OTTAWA, Ont. -- The Canadian Trucking Alliance (CTA) has received the support of Canada's transport ministers ...

OTTAWA, Ont. — The Canadian Trucking Alliance (CTA) has received the support of Canada’s transport ministers in its goal to implement a standard for the use of electronic on-board recorders (EOBRs).


Canada’s Council of Deputy Transport Ministers Responsible for Transportation and Highway Safety have agreed to work with the CTA to create a National Safety Code standard that will detail the use of EOBRs. The Alliance has been pushing the government to work with it to develop an EOBR mandate since 2004 and has increased its urgency lately with suggestions the US is planning to move forward with an EOBR mandate of its own.


CTA’s opinion is that Canada should act as a policy-maker, not a policy-taker when it comes to developing an EOBR mandate. The Alliance cited previous examples of instances where Canada benefited from taking a proactive approach to developing its own standards rather than simply waiting for the US to act first.


“Had Canada, for example, adopted a wait and see approach to the federal hours-of-service regulations we would not have achieved one of the more constructive aspects of both the Canadian and US regulations – the voluntary rest and recovery provision, which was developed and proposed by CTA in the early 1990’s. And, we would not have the flexibility we have under Canada’s sleeper berth provisions,” said CTA chief David Bradley.


Bradley admitted implementing a national EOBR standard will not be easy.

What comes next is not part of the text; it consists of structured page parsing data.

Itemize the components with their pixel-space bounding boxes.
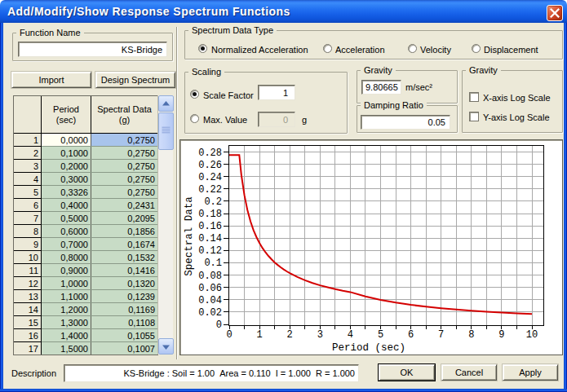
svg-text:0.04: 0.04 bbox=[198, 295, 222, 306]
svg-text:0: 0 bbox=[226, 329, 232, 341]
svg-text:0.26: 0.26 bbox=[198, 160, 222, 171]
svg-text:3: 3 bbox=[317, 329, 323, 341]
svg-text:9: 9 bbox=[498, 329, 504, 341]
svg-text:0.08: 0.08 bbox=[198, 271, 222, 282]
svg-text:4: 4 bbox=[348, 329, 353, 341]
svg-text:0.16: 0.16 bbox=[198, 221, 222, 232]
svg-text:0.2: 0.2 bbox=[204, 196, 222, 208]
svg-text:10: 10 bbox=[526, 329, 538, 341]
svg-text:8: 8 bbox=[468, 329, 474, 341]
svg-text:Period (sec): Period (sec) bbox=[332, 342, 405, 354]
svg-text:0.22: 0.22 bbox=[198, 184, 222, 196]
svg-text:0.1: 0.1 bbox=[204, 258, 222, 269]
svg-text:0.12: 0.12 bbox=[198, 245, 222, 257]
svg-text:0.24: 0.24 bbox=[198, 172, 222, 183]
svg-text:5: 5 bbox=[378, 329, 383, 341]
svg-text:2: 2 bbox=[287, 329, 293, 341]
svg-text:0.14: 0.14 bbox=[198, 233, 222, 244]
svg-text:0.06: 0.06 bbox=[198, 283, 222, 294]
svg-text:Spectral Data: Spectral Data bbox=[184, 196, 195, 276]
svg-text:0: 0 bbox=[216, 319, 222, 331]
svg-text:0.18: 0.18 bbox=[198, 209, 222, 220]
svg-text:6: 6 bbox=[408, 329, 414, 341]
svg-text:0.02: 0.02 bbox=[198, 307, 222, 319]
svg-text:0.28: 0.28 bbox=[198, 148, 222, 159]
svg-text:1: 1 bbox=[256, 329, 262, 341]
svg-text:7: 7 bbox=[438, 329, 444, 341]
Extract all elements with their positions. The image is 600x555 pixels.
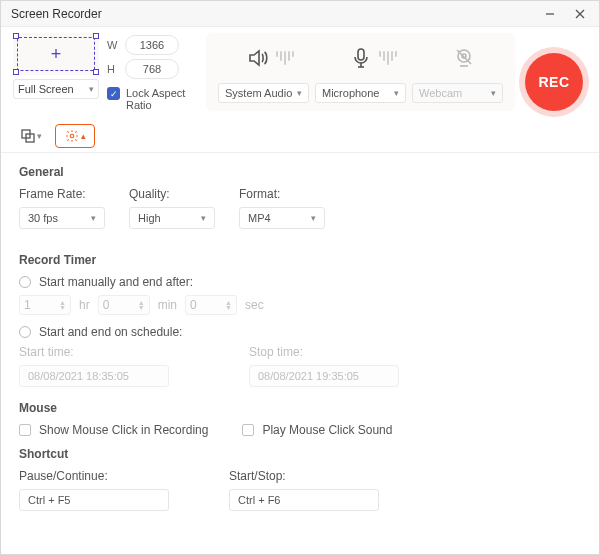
record-button[interactable]: REC bbox=[525, 53, 583, 111]
sec-unit: sec bbox=[245, 298, 264, 312]
lock-aspect-checkbox[interactable]: ✓ Lock Aspect Ratio bbox=[107, 87, 196, 111]
microphone-icon[interactable] bbox=[349, 46, 397, 70]
timer-schedule-label: Start and end on schedule: bbox=[39, 325, 182, 339]
window-controls bbox=[537, 4, 593, 24]
title-bar: Screen Recorder bbox=[1, 1, 599, 27]
section-general: General bbox=[19, 165, 583, 179]
capture-mode-select[interactable]: Full Screen ▾ bbox=[13, 79, 99, 99]
chevron-down-icon: ▾ bbox=[394, 88, 399, 98]
webcam-icon[interactable] bbox=[452, 46, 476, 70]
quality-label: Quality: bbox=[129, 187, 215, 201]
svg-point-11 bbox=[70, 134, 74, 138]
format-select[interactable]: MP4 ▾ bbox=[239, 207, 325, 229]
chevron-down-icon: ▾ bbox=[89, 84, 94, 94]
webcam-select[interactable]: Webcam ▾ bbox=[412, 83, 503, 103]
pause-shortcut-label: Pause/Continue: bbox=[19, 469, 169, 483]
system-audio-select[interactable]: System Audio ▾ bbox=[218, 83, 309, 103]
settings-panel: General Frame Rate: 30 fps ▾ Quality: Hi… bbox=[1, 153, 599, 554]
start-time-label: Start time: bbox=[19, 345, 169, 359]
webcam-value: Webcam bbox=[419, 87, 462, 99]
height-input[interactable]: 768 bbox=[125, 59, 179, 79]
duration-min-input[interactable]: 0▲▼ bbox=[98, 295, 150, 315]
timer-schedule-option[interactable]: Start and end on schedule: bbox=[19, 325, 583, 339]
lock-aspect-label: Lock Aspect Ratio bbox=[126, 87, 196, 111]
stop-time-label: Stop time: bbox=[249, 345, 399, 359]
system-audio-value: System Audio bbox=[225, 87, 292, 99]
width-label: W bbox=[107, 39, 119, 51]
stop-time-input[interactable]: 08/08/2021 19:35:05 bbox=[249, 365, 399, 387]
start-shortcut-input[interactable]: Ctrl + F6 bbox=[229, 489, 379, 511]
width-input[interactable]: 1366 bbox=[125, 35, 179, 55]
window-title: Screen Recorder bbox=[11, 7, 102, 21]
chevron-down-icon: ▾ bbox=[201, 213, 206, 223]
system-audio-icon[interactable] bbox=[246, 46, 294, 70]
chevron-down-icon: ▾ bbox=[491, 88, 496, 98]
section-mouse: Mouse bbox=[19, 401, 583, 415]
duration-sec-input[interactable]: 0▲▼ bbox=[185, 295, 237, 315]
hr-unit: hr bbox=[79, 298, 90, 312]
height-label: H bbox=[107, 63, 119, 75]
play-click-sound-checkbox[interactable]: Play Mouse Click Sound bbox=[242, 423, 392, 437]
quality-value: High bbox=[138, 212, 161, 224]
section-shortcut: Shortcut bbox=[19, 447, 583, 461]
microphone-select[interactable]: Microphone ▾ bbox=[315, 83, 406, 103]
show-mouse-click-checkbox[interactable]: Show Mouse Click in Recording bbox=[19, 423, 208, 437]
layout-button[interactable]: ▾ bbox=[15, 124, 47, 148]
timer-end-after-label: Start manually and end after: bbox=[39, 275, 193, 289]
play-click-sound-label: Play Mouse Click Sound bbox=[262, 423, 392, 437]
chevron-up-icon: ▴ bbox=[81, 131, 86, 141]
settings-button[interactable]: ▴ bbox=[55, 124, 95, 148]
close-button[interactable] bbox=[567, 4, 593, 24]
record-label: REC bbox=[538, 74, 569, 90]
section-timer: Record Timer bbox=[19, 253, 583, 267]
sources-panel: System Audio ▾ Microphone ▾ Webcam ▾ bbox=[206, 33, 515, 111]
radio-icon bbox=[19, 276, 31, 288]
frame-rate-label: Frame Rate: bbox=[19, 187, 105, 201]
checkbox-icon bbox=[242, 424, 254, 436]
frame-rate-value: 30 fps bbox=[28, 212, 58, 224]
format-label: Format: bbox=[239, 187, 325, 201]
toolbar: ▾ ▴ bbox=[1, 119, 599, 153]
dimensions-group: W 1366 H 768 ✓ Lock Aspect Ratio bbox=[107, 33, 196, 111]
quality-select[interactable]: High ▾ bbox=[129, 207, 215, 229]
svg-rect-3 bbox=[358, 49, 364, 60]
timer-end-after-option[interactable]: Start manually and end after: bbox=[19, 275, 583, 289]
duration-hr-input[interactable]: 1▲▼ bbox=[19, 295, 71, 315]
radio-icon bbox=[19, 326, 31, 338]
min-unit: min bbox=[158, 298, 177, 312]
capture-mode-value: Full Screen bbox=[18, 83, 74, 95]
pause-shortcut-input[interactable]: Ctrl + F5 bbox=[19, 489, 169, 511]
show-mouse-click-label: Show Mouse Click in Recording bbox=[39, 423, 208, 437]
chevron-down-icon: ▾ bbox=[311, 213, 316, 223]
microphone-value: Microphone bbox=[322, 87, 379, 99]
minimize-button[interactable] bbox=[537, 4, 563, 24]
check-icon: ✓ bbox=[107, 87, 120, 100]
duration-group: 1▲▼ hr 0▲▼ min 0▲▼ sec bbox=[19, 295, 583, 315]
start-time-input[interactable]: 08/08/2021 18:35:05 bbox=[19, 365, 169, 387]
checkbox-icon bbox=[19, 424, 31, 436]
screen-area-group: + Full Screen ▾ bbox=[13, 33, 99, 99]
format-value: MP4 bbox=[248, 212, 271, 224]
start-shortcut-label: Start/Stop: bbox=[229, 469, 379, 483]
capture-strip: + Full Screen ▾ W 1366 H 768 ✓ Lock Aspe… bbox=[1, 27, 599, 121]
chevron-down-icon: ▾ bbox=[297, 88, 302, 98]
capture-region-button[interactable]: + bbox=[13, 33, 99, 75]
chevron-down-icon: ▾ bbox=[91, 213, 96, 223]
chevron-down-icon: ▾ bbox=[37, 131, 42, 141]
frame-rate-select[interactable]: 30 fps ▾ bbox=[19, 207, 105, 229]
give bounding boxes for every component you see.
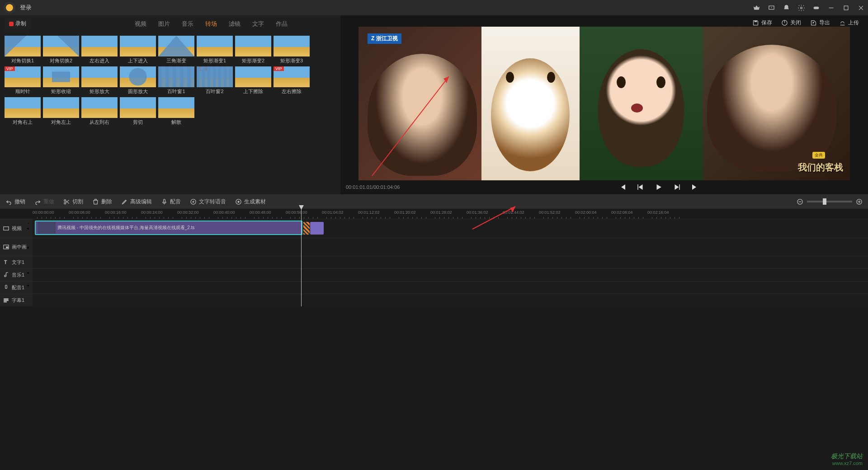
transition-label: 矩形渐变3 <box>274 57 310 64</box>
mic-icon <box>161 198 168 205</box>
export-button[interactable]: 导出 <box>810 19 830 27</box>
zoom-slider[interactable] <box>807 201 852 202</box>
tab-视频[interactable]: 视频 <box>135 20 146 28</box>
zoom-out-button[interactable] <box>797 198 803 205</box>
upload-icon <box>839 19 846 26</box>
record-button[interactable]: 录制 <box>5 18 31 29</box>
transition-item[interactable]: VIP左右擦除 <box>274 66 310 95</box>
redo-button[interactable]: 重做 <box>34 198 54 206</box>
transition-item[interactable]: 百叶窗1 <box>158 66 194 95</box>
transition-item[interactable]: 圆形放大 <box>120 66 156 95</box>
close-project-button[interactable]: 关闭 <box>781 19 801 27</box>
goto-end-button[interactable] <box>691 183 699 191</box>
transition-item[interactable]: 左右进入 <box>81 36 118 64</box>
undo-button[interactable]: 撤销 <box>5 198 25 206</box>
generate-button[interactable]: 生成素材 <box>235 198 266 206</box>
video-clip[interactable]: 腾讯视频 - 中国领先的在线视频媒体平台,海量高清视频在线观看_2.ts <box>35 221 302 235</box>
eye-icon[interactable] <box>26 258 31 263</box>
track-head-text: T文字1 <box>0 256 33 268</box>
next-frame-button[interactable] <box>673 183 681 191</box>
transition-item[interactable]: 对角左上 <box>43 97 79 126</box>
goto-start-button[interactable] <box>618 183 627 191</box>
transition-item[interactable]: VIP顺时针 <box>5 66 41 95</box>
minimize-icon[interactable] <box>828 5 835 11</box>
transition-item[interactable]: 矩形渐变2 <box>235 36 271 64</box>
transition-label: 上下进入 <box>120 57 156 64</box>
crown-icon[interactable] <box>753 5 760 11</box>
clip-thumbnail <box>38 222 56 234</box>
tab-文字[interactable]: 文字 <box>252 20 264 28</box>
transition-item[interactable]: 解散 <box>158 97 194 126</box>
login-link[interactable]: 登录 <box>20 4 32 12</box>
preview-viewport: Z 浙江卫视 我们的客栈 金典 <box>359 27 850 180</box>
svg-rect-3 <box>814 7 819 9</box>
tab-转场[interactable]: 转场 <box>205 20 217 28</box>
transition-item[interactable]: 对角切换2 <box>43 36 79 64</box>
eye-icon[interactable] <box>26 296 31 301</box>
controller-icon[interactable] <box>813 5 820 11</box>
speaker-icon[interactable] <box>26 271 31 275</box>
gear-icon[interactable] <box>798 5 805 11</box>
upload-button[interactable]: 上传 <box>839 19 859 27</box>
transition-item[interactable]: 矩形渐变3 <box>274 36 310 64</box>
eye-icon[interactable] <box>26 221 31 226</box>
dub-button[interactable]: 配音 <box>161 198 181 206</box>
transition-item[interactable]: 对角右上 <box>5 97 41 126</box>
eye-icon[interactable] <box>26 240 31 244</box>
transition-item[interactable]: 矩形放大 <box>81 66 118 95</box>
svg-point-34 <box>27 241 30 243</box>
svg-rect-15 <box>679 184 680 190</box>
prev-frame-button[interactable] <box>637 183 645 191</box>
svg-point-41 <box>27 297 30 299</box>
close-icon[interactable] <box>858 5 864 11</box>
speaker-icon[interactable] <box>26 245 31 250</box>
transition-item[interactable]: 三角渐变 <box>158 36 194 64</box>
transition-item[interactable]: 对角切换1 <box>5 36 41 64</box>
advanced-edit-button[interactable]: 高级编辑 <box>121 198 152 206</box>
transition-item[interactable]: 剪切 <box>120 97 156 126</box>
tab-图片[interactable]: 图片 <box>158 20 170 28</box>
cut-button[interactable]: 切割 <box>63 198 83 206</box>
transition-item[interactable]: 上下进入 <box>120 36 156 64</box>
transition-item[interactable]: 上下擦除 <box>235 66 271 95</box>
trash-icon <box>92 198 99 205</box>
tab-作品[interactable]: 作品 <box>276 20 288 28</box>
svg-point-17 <box>64 202 66 204</box>
bell-icon[interactable] <box>783 5 790 11</box>
transition-label: 矩形渐变2 <box>235 57 271 64</box>
playhead[interactable] <box>301 209 302 306</box>
transition-label: 上下擦除 <box>235 88 271 95</box>
svg-point-23 <box>238 201 240 202</box>
timeline-ruler[interactable]: 00:00:00:0000:00:08:0000:00:16:0000:00:2… <box>33 209 868 219</box>
video-clip-2[interactable] <box>310 222 324 235</box>
transition-item[interactable]: 矩形渐变1 <box>197 36 233 64</box>
delete-button[interactable]: 删除 <box>92 198 112 206</box>
svg-rect-33 <box>6 247 8 248</box>
zoom-in-button[interactable] <box>856 198 863 205</box>
svg-point-2 <box>801 7 802 9</box>
svg-rect-20 <box>164 199 165 202</box>
transition-label: 圆形放大 <box>120 88 156 95</box>
maximize-icon[interactable] <box>843 5 849 11</box>
music-track-icon <box>3 272 9 278</box>
tab-音乐[interactable]: 音乐 <box>182 20 193 28</box>
svg-point-1 <box>771 7 772 8</box>
speaker-icon[interactable] <box>26 226 31 231</box>
tts-button[interactable]: 文字转语音 <box>190 198 226 206</box>
save-button[interactable]: 保存 <box>752 19 772 27</box>
play-button[interactable] <box>655 183 663 191</box>
transition-item[interactable]: VIP百叶窗2 <box>197 66 233 95</box>
app-logo <box>4 2 15 14</box>
svg-rect-37 <box>5 285 7 289</box>
svg-point-36 <box>27 259 30 261</box>
transition-item[interactable]: 矩形收缩 <box>43 66 79 95</box>
track-head-video: 视频 <box>0 219 33 238</box>
tab-滤镜[interactable]: 滤镜 <box>229 20 241 28</box>
transition-clip[interactable] <box>303 222 310 235</box>
transition-label: 矩形放大 <box>81 88 118 95</box>
screen-icon[interactable] <box>768 5 775 11</box>
transition-label: 矩形渐变1 <box>197 57 233 64</box>
speaker-icon[interactable] <box>26 283 31 288</box>
transition-label: 剪切 <box>120 119 156 126</box>
transition-item[interactable]: 从左到右 <box>81 97 118 126</box>
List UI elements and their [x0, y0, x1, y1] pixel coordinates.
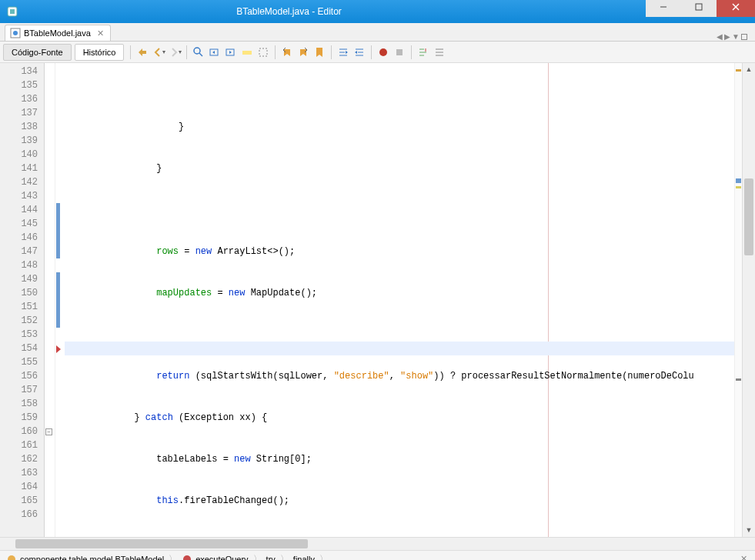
svg-rect-1: [10, 9, 15, 14]
change-marker: [56, 203, 60, 258]
find-next-icon[interactable]: [223, 45, 239, 60]
code-editor[interactable]: } } rows = new ArrayList<>(); mapUpdates…: [65, 63, 755, 537]
toggle-highlight-icon[interactable]: [239, 45, 255, 60]
line-number-gutter[interactable]: 1341351361371381391401411421431441451461…: [0, 63, 45, 537]
next-bookmark-icon[interactable]: [296, 45, 311, 60]
chevron-right-icon: 〉: [280, 553, 289, 560]
svg-rect-3: [696, 4, 702, 10]
uncomment-icon[interactable]: [432, 45, 447, 60]
svg-line-9: [199, 53, 202, 56]
back-icon[interactable]: ▾: [151, 45, 166, 60]
fold-column[interactable]: −: [45, 63, 55, 537]
toggle-bookmark-icon[interactable]: [312, 45, 327, 60]
tab-menu-icon[interactable]: ▼: [732, 32, 740, 41]
fold-toggle-icon[interactable]: −: [45, 428, 52, 435]
overview-mark: [736, 69, 741, 72]
current-line-highlight: [65, 342, 755, 355]
tab-next-icon[interactable]: ▶: [724, 32, 730, 41]
shift-right-icon[interactable]: [352, 45, 367, 60]
svg-point-29: [8, 555, 15, 561]
editor-toolbar: Código-Fonte Histórico ▾ ▾: [0, 42, 755, 63]
app-icon: [6, 5, 18, 18]
breadcrumb-item[interactable]: executeQuery: [179, 554, 251, 561]
file-tab-label: BTableModel.java: [24, 28, 91, 38]
svg-point-20: [379, 48, 387, 56]
marker-column[interactable]: [55, 63, 65, 537]
tab-max-icon[interactable]: [741, 34, 747, 40]
change-marker: [56, 272, 60, 328]
macro-stop-icon[interactable]: [392, 45, 407, 60]
scroll-up-icon[interactable]: ▲: [743, 63, 755, 76]
file-tab-bar: BTableModel.java ✕ ◀ ▶ ▼: [0, 23, 755, 42]
last-edit-icon[interactable]: [135, 45, 150, 60]
forward-icon[interactable]: ▾: [167, 45, 182, 60]
svg-rect-13: [259, 48, 267, 56]
scrollbar-thumb[interactable]: [15, 539, 308, 548]
svg-point-7: [13, 31, 18, 35]
tab-prev-icon[interactable]: ◀: [717, 32, 723, 41]
source-tab[interactable]: Código-Fonte: [3, 44, 72, 61]
breadcrumb-item[interactable]: componente.table.model.BTableModel: [3, 554, 167, 561]
overview-mark: [736, 178, 741, 183]
tab-controls: ◀ ▶ ▼: [717, 32, 750, 41]
overview-mark: [736, 186, 741, 188]
java-file-icon: [10, 28, 21, 38]
title-bar: BTableModel.java - Editor: [0, 0, 755, 23]
history-tab[interactable]: Histórico: [75, 44, 125, 61]
find-selection-icon[interactable]: [191, 45, 206, 60]
prev-bookmark-icon[interactable]: [279, 45, 295, 60]
overview-mark: [736, 378, 741, 381]
overview-ruler[interactable]: [734, 63, 742, 537]
scroll-down-icon[interactable]: ▼: [743, 524, 755, 537]
svg-rect-12: [242, 51, 252, 55]
macro-record-icon[interactable]: [376, 45, 391, 60]
window-title: BTableModel.java - Editor: [25, 6, 646, 17]
horizontal-scrollbar[interactable]: [0, 537, 755, 550]
breadcrumb-bar: componente.table.model.BTableModel 〉 exe…: [0, 550, 755, 560]
minimize-button[interactable]: [646, 0, 681, 17]
breakpoint-marker[interactable]: [56, 345, 61, 353]
comment-icon[interactable]: [416, 45, 431, 60]
breadcrumb-item[interactable]: finally: [290, 555, 318, 561]
close-tab-icon[interactable]: ✕: [97, 28, 104, 38]
maximize-button[interactable]: [681, 0, 717, 17]
breadcrumb-item[interactable]: try: [263, 555, 279, 561]
toggle-rect-select-icon[interactable]: [256, 45, 271, 60]
scrollbar-thumb[interactable]: [744, 178, 753, 255]
shift-left-icon[interactable]: [336, 45, 351, 60]
close-breadcrumb-icon[interactable]: ✕: [740, 554, 752, 560]
chevron-right-icon: 〉: [253, 553, 262, 560]
chevron-right-icon: 〉: [169, 553, 177, 560]
close-button[interactable]: [717, 0, 755, 17]
svg-point-30: [183, 555, 191, 561]
editor-area: 1341351361371381391401411421431441451461…: [0, 63, 755, 537]
find-prev-icon[interactable]: [207, 45, 222, 60]
vertical-scrollbar[interactable]: ▲ ▼: [742, 63, 755, 537]
method-icon: [182, 554, 192, 561]
svg-rect-21: [396, 49, 403, 55]
class-icon: [6, 554, 17, 561]
file-tab[interactable]: BTableModel.java ✕: [5, 25, 111, 41]
svg-point-8: [194, 48, 200, 54]
chevron-right-icon: 〉: [319, 553, 328, 560]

“No one, least of all CTA, discounts the amount of consultation and work that will be required. We do not underestimate the significant challenges an EOBR mandate imposes on industry and government,” he said. “It is essential that there be a smooth, orderly transition and implementation that allows industry and government the time to adjust and puts in place mechanisms and policies to deal effectively with concerns over costs, enforcement policy, etc.”